WHAT YOU SHOULD DO: The reply has to contain each record exactly as written.
Start of AVAILABLE RECORDS
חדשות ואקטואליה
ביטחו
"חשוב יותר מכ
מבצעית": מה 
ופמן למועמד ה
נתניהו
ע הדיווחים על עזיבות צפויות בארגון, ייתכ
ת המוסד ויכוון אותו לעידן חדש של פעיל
End of AVAILABLE RECORDS
WRITTEN SOLUTION:
חדשות ואקטואליה
ביטחו
"חשוב יותר מכ
מבצעית": מה 
ופמן למועמד ה
נתניהו
ע הדיווחים על עזיבות צפויות בארגון, ייתכ
ת המוסד ויכוון אותו לעידן חדש של פעיל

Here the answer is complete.